Output only the lines below that start at the line containing "soient permises les formes d’aménagement" and end at the line containing "structure, sur la", with both ends kept.

* Records to process
⟨
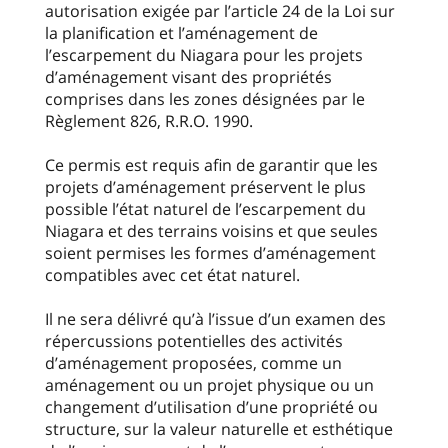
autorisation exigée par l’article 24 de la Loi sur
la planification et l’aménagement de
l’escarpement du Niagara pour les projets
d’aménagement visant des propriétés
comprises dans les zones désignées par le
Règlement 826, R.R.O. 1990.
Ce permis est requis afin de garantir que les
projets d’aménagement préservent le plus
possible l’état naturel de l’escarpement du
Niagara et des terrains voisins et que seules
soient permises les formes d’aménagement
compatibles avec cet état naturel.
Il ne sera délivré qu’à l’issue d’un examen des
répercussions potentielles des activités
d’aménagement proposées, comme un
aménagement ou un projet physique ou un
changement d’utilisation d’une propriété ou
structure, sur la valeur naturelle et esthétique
⟩
⟨
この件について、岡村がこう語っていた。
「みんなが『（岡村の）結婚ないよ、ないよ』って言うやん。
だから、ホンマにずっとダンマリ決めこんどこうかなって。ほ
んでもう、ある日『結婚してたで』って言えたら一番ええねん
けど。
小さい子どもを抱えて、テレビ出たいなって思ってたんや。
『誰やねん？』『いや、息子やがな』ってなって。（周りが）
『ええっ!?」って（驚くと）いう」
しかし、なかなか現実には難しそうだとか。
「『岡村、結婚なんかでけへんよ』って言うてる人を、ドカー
⟩
* Your solution
soient permises les formes d’aménagement
compatibles avec cet état naturel.
Il ne sera délivré qu’à l’issue d’un examen des
répercussions potentielles des activités
d’aménagement proposées, comme un
aménagement ou un projet physique ou un
changement d’utilisation d’une propriété ou
structure, sur la valeur naturelle et esthétique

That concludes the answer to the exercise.